Dans l'attente d'une décision du juge d'instruction, les prochains heures ou jours, sur l'affaire du député Farba Ngom, un courrier officiel de la Commission nationale des droits de l'homme du Sénégal (CNDH) adressé, le 2 septembre dernier, au président du Collège des juges d'instruction, pour solliciter sa libération provisoire pour raisons médicales, a fuité dans les médias. La CNDH apporte des éclairages par rapport à la diffusion dans la presse de cette correspondance confidentielle relative au dossier du détenu, maire des Agnam, membre de l'ancien parti au pouvoir, l'APR.

La Commission rappelle que ses interventions auprès des autorités compétentes sont «strictement confidentielles et ne sont rendues publiques que via le rapport annuel présenté au Président de la République, conformément à l'article 7 de la loi relative à la CNDH».

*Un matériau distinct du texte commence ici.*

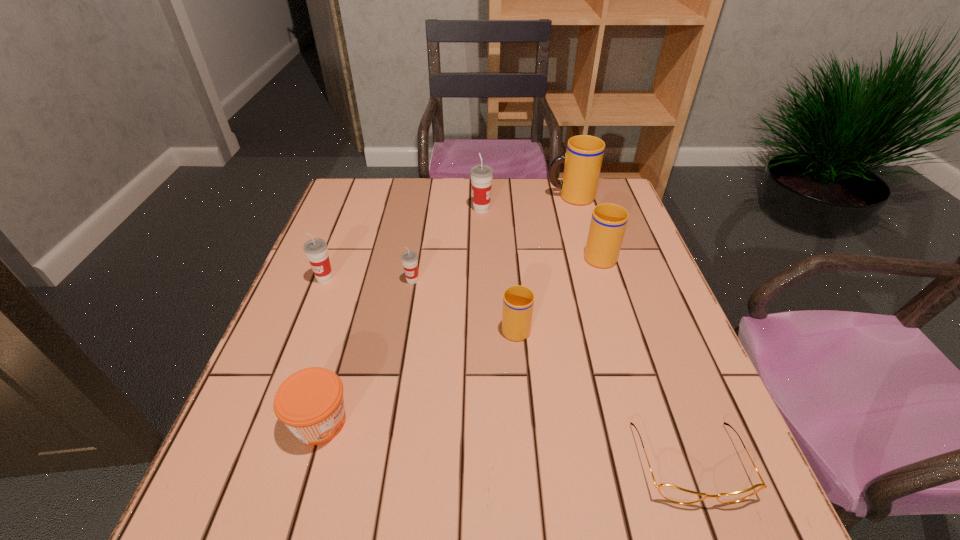 The height and width of the screenshot is (540, 960). What are the coordinates of `cup present at the left edge` in the screenshot? It's located at (316, 250).

At what (x,y) coordinates should I click in order to perform the action: click on jam that is positioned at the left edge. Please return your answer as a coordinate pair (x, y). Looking at the image, I should click on (310, 402).

What are the coordinates of `spectacles at the right edge` in the screenshot? It's located at (672, 493).

You are a GUI agent. You are given a task and a screenshot of the screen. Output one action in this format:
    pyautogui.click(x=<x>, y=<y>)
    Task: Click on the object that is positioned at the far right corner
    This screenshot has height=540, width=960.
    Given the screenshot: What is the action you would take?
    pyautogui.click(x=582, y=161)

The image size is (960, 540). Identify the location of object that is at the near right corner. (672, 493).

Locate an element on the screen. This screenshot has height=540, width=960. vacant area at the far edge is located at coordinates (412, 187).

In the image, there is a desktop. Identify the location of vacant space at the near edge. (339, 534).

In the image, there is a desktop. Identify the location of vacant space at the left edge. This screenshot has height=540, width=960. (330, 264).

The image size is (960, 540). Identify the location of vacant position at the right edge of the desktop. (594, 267).

You are a GUI agent. You are given a task and a screenshot of the screen. Output one action in this format:
    pyautogui.click(x=<x>, y=<y>)
    Task: Click on the free space at the far left corner
    The height and width of the screenshot is (540, 960).
    Given the screenshot: What is the action you would take?
    pyautogui.click(x=374, y=194) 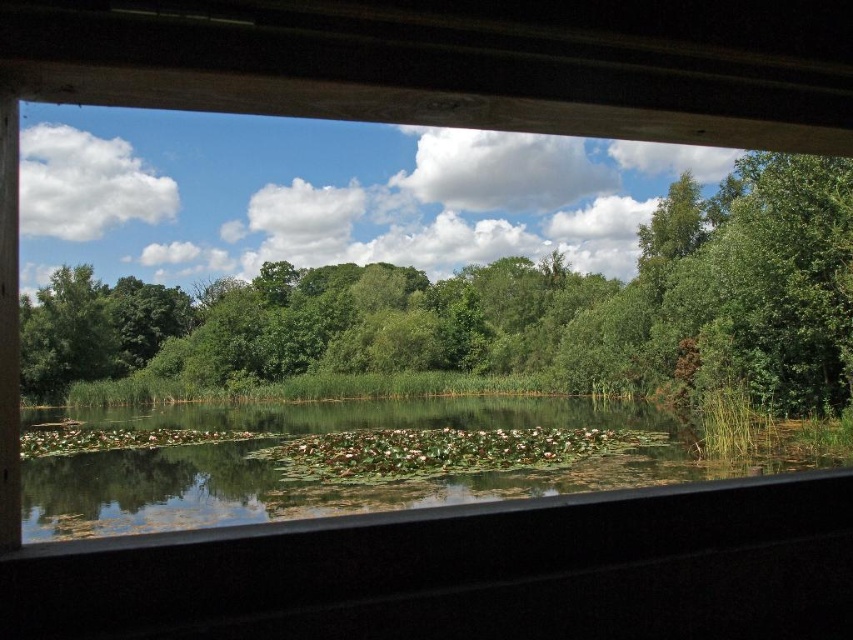 The height and width of the screenshot is (640, 853). What do you see at coordinates (503, 308) in the screenshot?
I see `green leafy tree at upper center` at bounding box center [503, 308].

Can you confirm if green leafy tree at upper center is shorter than green leafy water at center?

No.

Image resolution: width=853 pixels, height=640 pixels. Describe the element at coordinates (503, 308) in the screenshot. I see `green leafy tree at upper center` at that location.

This screenshot has width=853, height=640. In order to click on green leafy tree at upper center in this screenshot , I will do `click(503, 308)`. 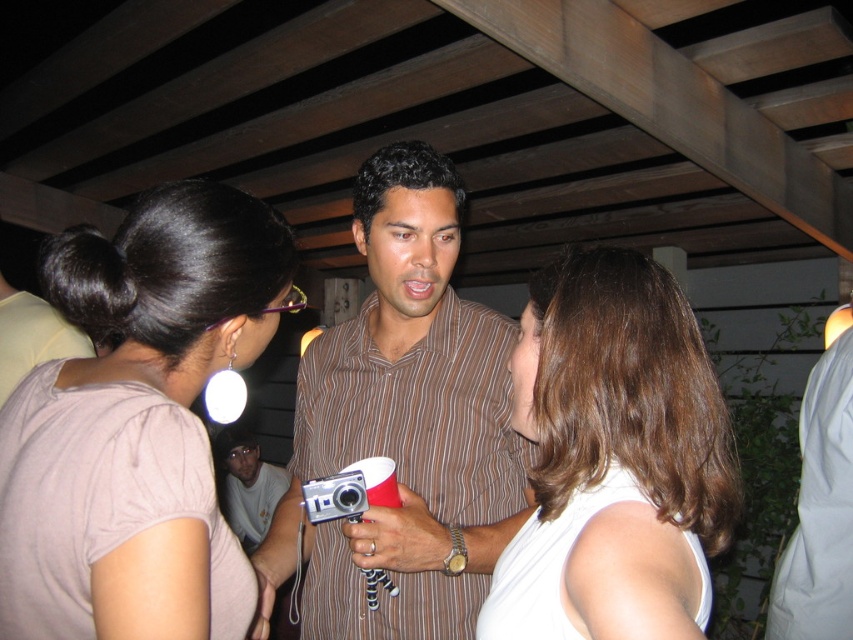 Is brown striped shirt at center in front of gray cotton shirt at center?

Yes, brown striped shirt at center is closer to the viewer.

Who is positioned more to the right, brown striped shirt at center or gray cotton shirt at center?

brown striped shirt at center

Does point (474, 342) come closer to viewer compared to point (267, 488)?

That is True.

Locate an element on the screen. brown striped shirt at center is located at coordinates (403, 424).

Is smooth white tank top at center taller than gray cotton shirt at center?

In fact, smooth white tank top at center may be shorter than gray cotton shirt at center.

Is point (727, 502) in front of point (228, 428)?

That is True.

You are a GUI agent. You are given a task and a screenshot of the screen. Output one action in this format:
    pyautogui.click(x=<x>, y=<y>)
    Task: Click on the smooth white tank top at center
    This screenshot has width=853, height=640.
    Given the screenshot: What is the action you would take?
    pyautogui.click(x=618, y=460)

The image size is (853, 640). Find the location of `smooth white tank top at center`. smooth white tank top at center is located at coordinates (618, 460).

Image resolution: width=853 pixels, height=640 pixels. What do you see at coordinates (137, 422) in the screenshot? I see `matte white earring at upper left` at bounding box center [137, 422].

Does point (189, 376) come behind point (585, 280)?

That is True.

Does point (123, 442) come behind point (627, 305)?

That is False.

At what (x,y) coordinates should I click in order to perform the action: click on matte white earring at upper left. Please return your answer as a coordinate pair (x, y). This screenshot has height=640, width=853. Looking at the image, I should click on (137, 422). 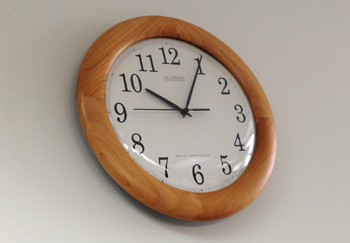 I want to click on wall, so click(311, 149). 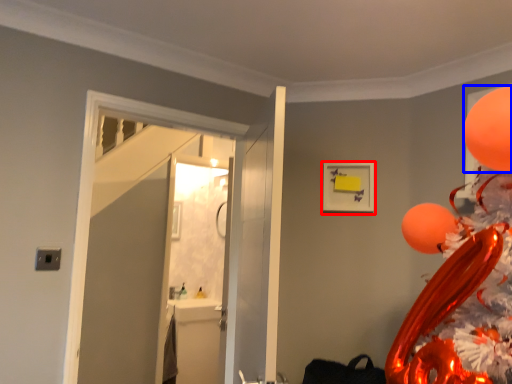 Question: Which point is further to the camera, picture frame (highlighted by a red box) or balloon (highlighted by a blue box)?

Choices:
 (A) picture frame
 (B) balloon

Answer: (A) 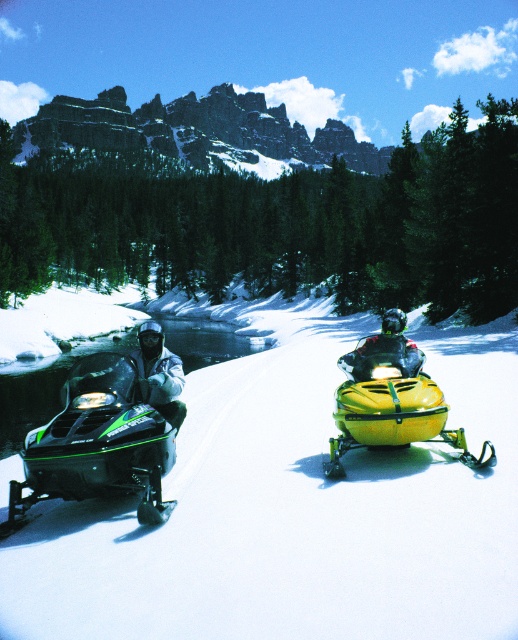 You are planning to take a photo of the green plastic snowmobile at center and the white matte jacket at left. Which object should you focus on first if you want to capture both in the same frame without moving the camera?

You should focus on the green plastic snowmobile at center first since it is larger than the white matte jacket at left, ensuring it fills the frame appropriately while still capturing the smaller jacket in the shot. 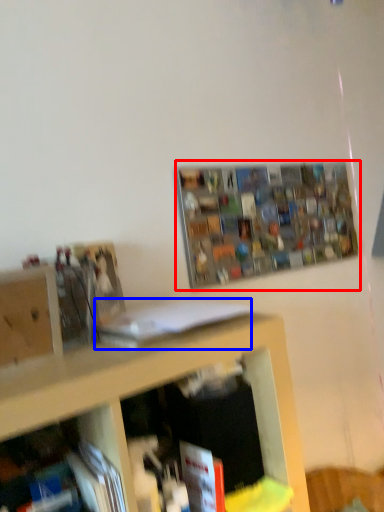 Question: Which point is further to the camera, shelf (highlighted by a red box) or book (highlighted by a blue box)?

Choices:
 (A) shelf
 (B) book

Answer: (A) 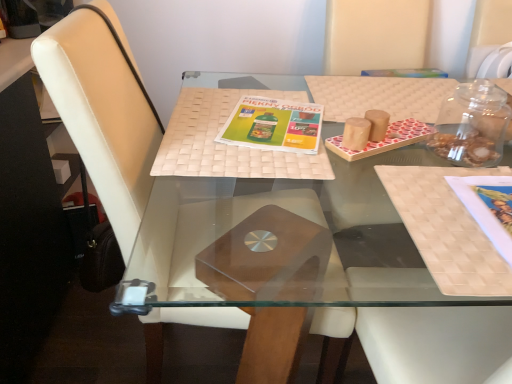 Locate an element on the screen. vacant space to the left of green matte magazine at center, arranged as the 2th book cover when ordered from the bottom is located at coordinates (196, 121). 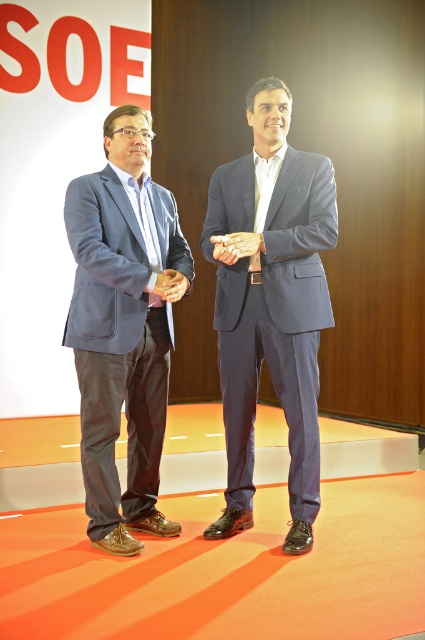 You are a photographer standing at the center of the stage. You need to adjust your camera to focus on the matte gray suit at left. What are the coordinates where you should aim your camera?

You should aim your camera at the coordinates point (122,328) to focus on the matte gray suit at left.

You are an event planner looking at the stage setup. You notice a point marked at coordinates (x=271, y=301). Based on the scene description, what object is located at that point?

The point at coordinates (x=271, y=301) indicates the location of the matte gray suit at center.

You are a photographer adjusting your camera settings to capture the scene. You notice a matte gray suit at center located at point (271, 301). What is the position of the matte gray suit at center relative to the two men on the stage?

The matte gray suit at center is positioned at point (271, 301), which is at the center of the image, between the two men on the stage. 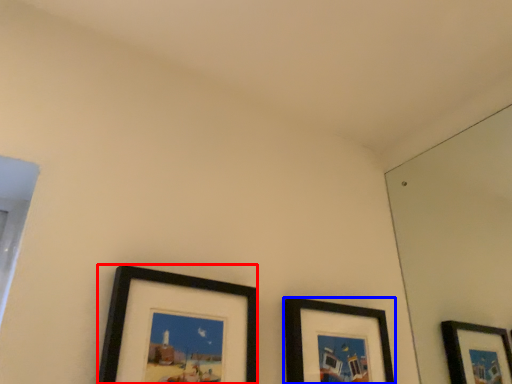 Question: Among these objects, which one is farthest to the camera, picture frame (highlighted by a red box) or picture frame (highlighted by a blue box)?

Choices:
 (A) picture frame
 (B) picture frame

Answer: (B) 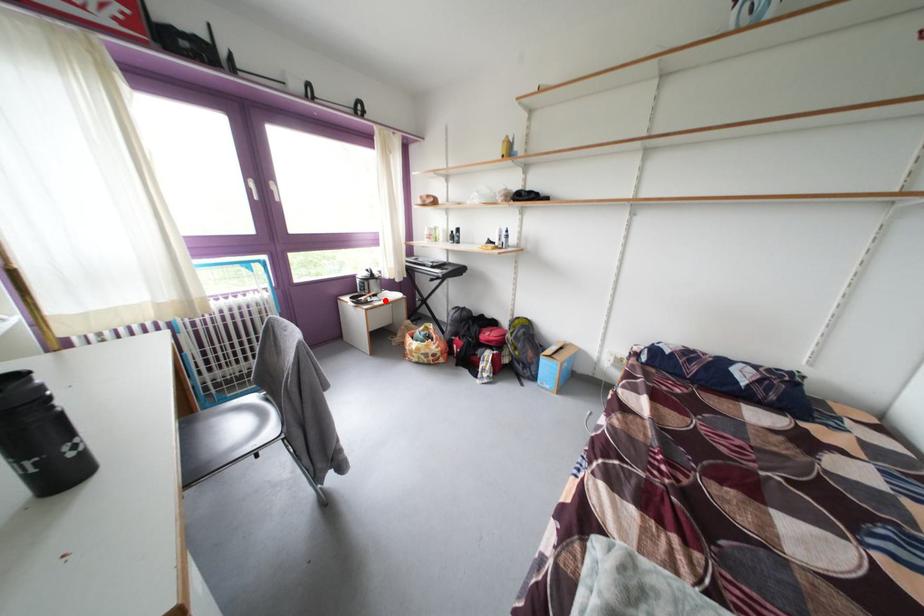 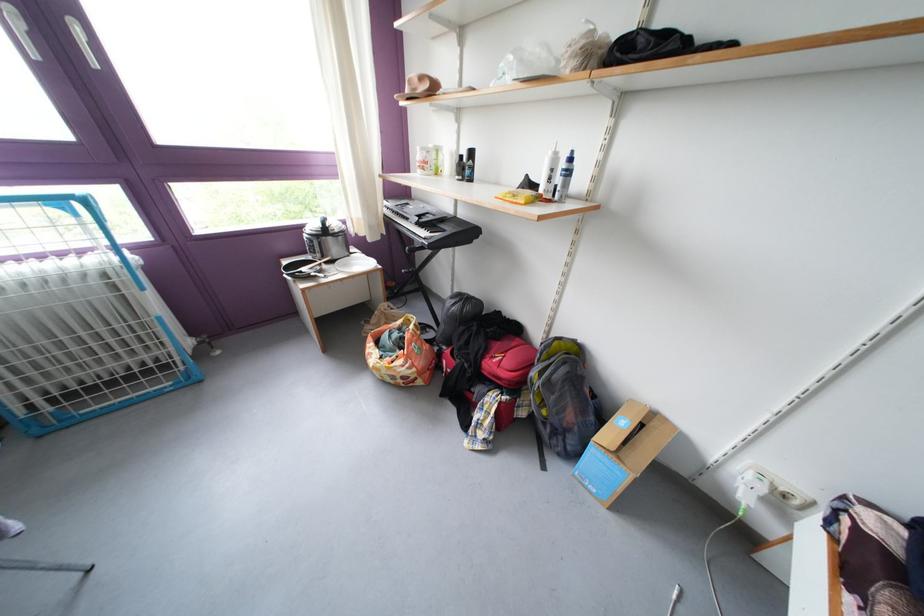 Question: I am providing you with two images of the same scene from different viewpoints. Given a red point in image1, look at the same physical point in image2. Is it:

Choices:
 (A) Closer to the viewpoint
 (B) Farther from the viewpoint

Answer: (A) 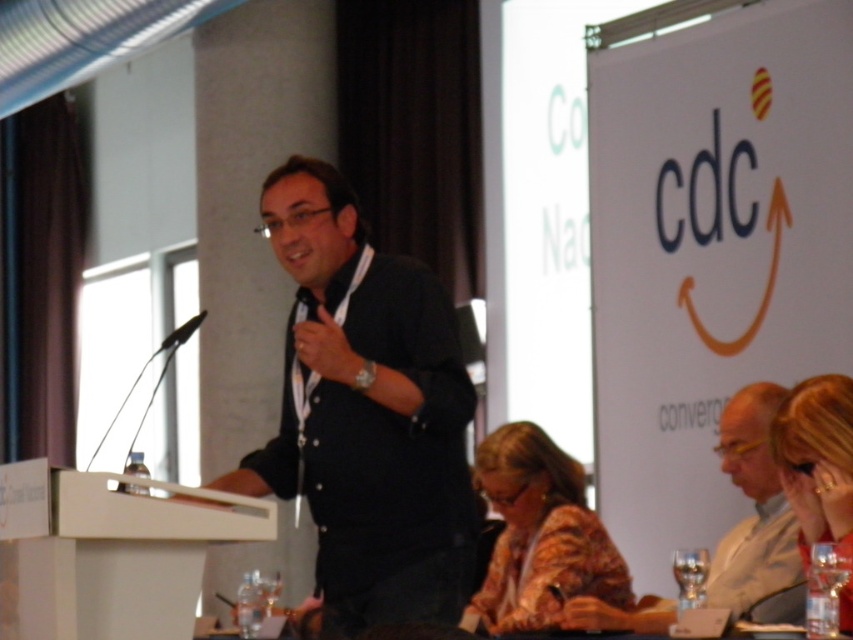 Does blonde hair at upper right lie in front of black matte microphone at left?

That is True.

How far apart are blonde hair at upper right and black matte microphone at left?

blonde hair at upper right and black matte microphone at left are 17.21 feet apart from each other.

Which is in front, point (844, 602) or point (167, 346)?

Positioned in front is point (844, 602).

Where is `blonde hair at upper right`? blonde hair at upper right is located at coordinates (817, 468).

Is blonde hair at upper right smaller than transparent glass at lower right?

Actually, blonde hair at upper right might be larger than transparent glass at lower right.

From the picture: Is blonde hair at upper right closer to camera compared to transparent glass at lower right?

Yes, blonde hair at upper right is closer to the viewer.

Between point (827, 484) and point (697, 573), which one is positioned behind?

The point (697, 573) is behind.

I want to click on blonde hair at upper right, so click(817, 468).

Find the location of a particular element. The width and height of the screenshot is (853, 640). black matte shirt at center is located at coordinates (366, 413).

Which of these two, black matte shirt at center or floral fabric blouse at lower center, stands taller?

black matte shirt at center

Which is in front, point (358, 308) or point (582, 509)?

Point (358, 308) is in front.

Locate an element on the screen. black matte shirt at center is located at coordinates pyautogui.click(x=366, y=413). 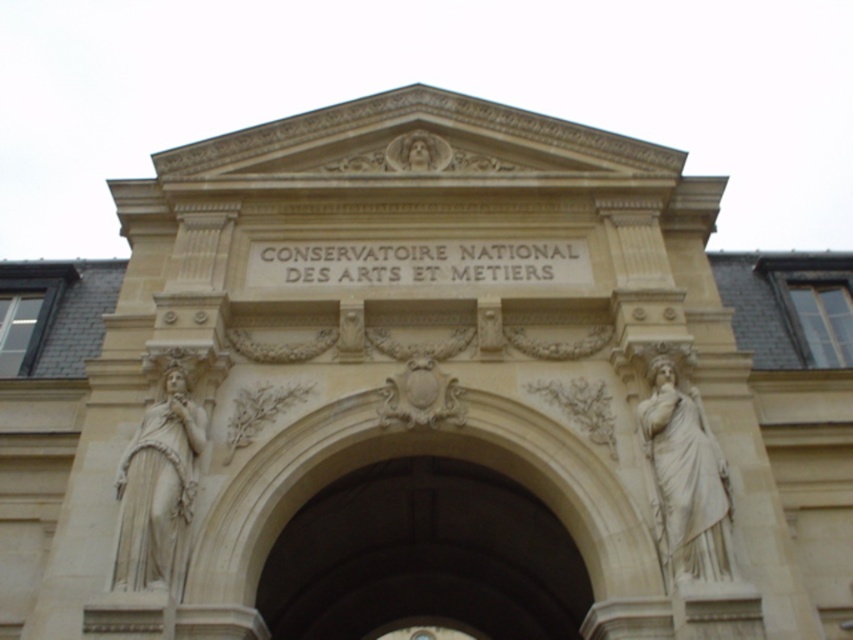 Question: Does white marble statue at right have a greater width compared to white stone statue at left?

Choices:
 (A) yes
 (B) no

Answer: (B)

Question: Which point is farther to the camera?

Choices:
 (A) white marble statue at right
 (B) white stone statue at left

Answer: (A)

Question: Among these points, which one is nearest to the camera?

Choices:
 (A) (140, 467)
 (B) (677, 522)

Answer: (B)

Question: Is white marble statue at right below white stone statue at left?

Choices:
 (A) yes
 (B) no

Answer: (B)

Question: Does white marble statue at right have a larger size compared to white stone statue at left?

Choices:
 (A) no
 (B) yes

Answer: (A)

Cette confidentialité vise à garantir le respect des droits fondamentaux des personnes concernées, quel que soit leur statut social, en accord avec les normes juridiques nationales et les instruments internationaux ratifiés par le Sénégal, précise d'emblée un communiqué de la Division communication de l'instance dirigée par Pr Amsatou Sow Sidibé, qui met ainsi en garde : «La publication d'un courrier estampillé confidentiel constitue une infraction passible de poursuites judiciaires et pourrait porter atteinte aux droits des victimes».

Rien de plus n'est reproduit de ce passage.